Money damages from false advertising can be significant to the point of devastating. While we are all guaranteed freedom of speech from the US Constitution, that right does not excuse false and misleading commercial advertising. Freedom of speech is a constitutional guarantee, which includes commercial speech. Freedom of speech includes speech that many would consider in poor taste, offensive, and factually dubious. However, the law is clear that freedom of speech does not include the right to lie and distort in regards to commercial enterprise. The New York statute cited above is a mechanism to level the playing field: to provide as close to an honest marketplace as consumers can have.
Defendants in these lawsuits will often claim the defense that the advertising is an expression of opinion and not an expression of fact; that the ad was mere “puffery” and the consumer has to beware of language if he/she is viewing it and acting upon it reasonably. The issue of opinion v. fact can be determined by a judge or jury as trier of fact.
If a company has made misleading statements about price, quality, or purpose, and these claims induce a consumer to make a purchase they would not have otherwise made, this is false advertising that may entitle him/her to damages. False advertising includes misrepresentation of facts, misleading claims, deceptive labels, bait-and-switch schemes, aggressive sales tactics, and failure to disclose important information.

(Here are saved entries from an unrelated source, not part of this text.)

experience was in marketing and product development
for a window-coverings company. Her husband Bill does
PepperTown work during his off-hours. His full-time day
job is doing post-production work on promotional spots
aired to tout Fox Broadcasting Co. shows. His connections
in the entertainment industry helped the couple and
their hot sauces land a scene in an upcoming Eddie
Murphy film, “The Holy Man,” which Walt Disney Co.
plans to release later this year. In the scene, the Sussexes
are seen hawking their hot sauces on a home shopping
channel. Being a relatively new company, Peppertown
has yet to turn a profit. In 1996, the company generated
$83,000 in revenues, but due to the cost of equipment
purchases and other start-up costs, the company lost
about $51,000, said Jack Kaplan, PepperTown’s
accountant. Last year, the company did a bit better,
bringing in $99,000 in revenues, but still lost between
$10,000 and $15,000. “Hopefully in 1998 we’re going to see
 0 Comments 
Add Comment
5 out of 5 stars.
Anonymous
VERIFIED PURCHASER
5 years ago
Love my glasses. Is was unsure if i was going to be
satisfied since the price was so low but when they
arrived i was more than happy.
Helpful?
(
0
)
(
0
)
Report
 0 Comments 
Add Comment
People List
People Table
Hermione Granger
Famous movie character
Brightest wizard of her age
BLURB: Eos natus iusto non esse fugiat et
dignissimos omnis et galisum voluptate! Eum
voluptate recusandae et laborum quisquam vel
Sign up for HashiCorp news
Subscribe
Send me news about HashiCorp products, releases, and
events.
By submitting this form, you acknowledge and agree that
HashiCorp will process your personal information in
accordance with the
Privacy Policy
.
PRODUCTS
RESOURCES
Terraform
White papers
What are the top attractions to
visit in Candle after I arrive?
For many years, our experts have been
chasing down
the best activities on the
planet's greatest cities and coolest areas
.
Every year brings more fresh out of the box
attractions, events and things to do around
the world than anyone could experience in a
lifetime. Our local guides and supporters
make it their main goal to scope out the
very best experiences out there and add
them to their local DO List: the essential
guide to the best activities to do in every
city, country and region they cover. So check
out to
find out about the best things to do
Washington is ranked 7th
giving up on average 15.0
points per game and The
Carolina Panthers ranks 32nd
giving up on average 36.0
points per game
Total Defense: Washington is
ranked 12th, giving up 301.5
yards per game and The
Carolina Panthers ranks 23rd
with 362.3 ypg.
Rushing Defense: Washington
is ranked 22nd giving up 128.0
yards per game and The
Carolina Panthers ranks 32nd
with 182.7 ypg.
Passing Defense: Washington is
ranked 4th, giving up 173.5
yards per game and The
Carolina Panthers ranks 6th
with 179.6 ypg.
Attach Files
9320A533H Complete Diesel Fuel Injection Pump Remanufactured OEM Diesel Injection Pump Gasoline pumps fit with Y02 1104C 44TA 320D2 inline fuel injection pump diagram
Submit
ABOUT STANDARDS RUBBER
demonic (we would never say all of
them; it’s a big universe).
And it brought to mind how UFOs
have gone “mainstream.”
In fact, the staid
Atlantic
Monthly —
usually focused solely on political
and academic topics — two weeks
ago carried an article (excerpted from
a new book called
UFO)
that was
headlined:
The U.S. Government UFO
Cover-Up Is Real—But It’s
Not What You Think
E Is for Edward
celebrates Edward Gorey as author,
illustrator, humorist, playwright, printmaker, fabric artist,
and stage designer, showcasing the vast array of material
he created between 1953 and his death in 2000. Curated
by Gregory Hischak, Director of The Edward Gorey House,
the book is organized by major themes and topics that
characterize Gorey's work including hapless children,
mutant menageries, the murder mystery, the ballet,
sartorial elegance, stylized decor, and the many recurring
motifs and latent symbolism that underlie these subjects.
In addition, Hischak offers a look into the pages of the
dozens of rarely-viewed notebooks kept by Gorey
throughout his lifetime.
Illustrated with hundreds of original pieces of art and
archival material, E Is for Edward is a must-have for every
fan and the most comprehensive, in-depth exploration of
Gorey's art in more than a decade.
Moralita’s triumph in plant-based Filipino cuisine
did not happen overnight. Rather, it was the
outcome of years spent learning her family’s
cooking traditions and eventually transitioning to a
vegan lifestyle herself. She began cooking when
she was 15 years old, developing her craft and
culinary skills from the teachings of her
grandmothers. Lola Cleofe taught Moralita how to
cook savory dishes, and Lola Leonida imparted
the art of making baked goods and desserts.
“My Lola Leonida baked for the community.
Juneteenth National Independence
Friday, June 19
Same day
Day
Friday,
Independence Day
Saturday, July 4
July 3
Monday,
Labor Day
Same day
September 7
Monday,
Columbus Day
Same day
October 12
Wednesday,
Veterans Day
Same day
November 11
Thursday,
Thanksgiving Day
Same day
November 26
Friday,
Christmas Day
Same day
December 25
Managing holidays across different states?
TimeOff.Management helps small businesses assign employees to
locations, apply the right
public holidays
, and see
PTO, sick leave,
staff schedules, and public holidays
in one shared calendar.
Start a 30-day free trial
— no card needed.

It is important for an advertiser to be honest, especially about facts that a consumer cannot reasonably verify. The normal consumer cannot verify what services are necessary to settle an IRS tax debt, what ingredients are in a medicinal product or what specific results can be gained from a stock or other investment. Customers have a reasonable right to trust advertising regarding product information.
If one merely looks at the graphic on this website’s homepage, a common example of deceptive advertising is the use and abuse of “fine print.” A contract may use fine print to capture standard and usual terms. However, sometimes a business will bury very important and unusual contractual terms in the fine print. While the offer may technically be “honest”, the reasonable person is not expected to examine fine print for unusual terms. Therefore, it is deceptive and may not be enforceable.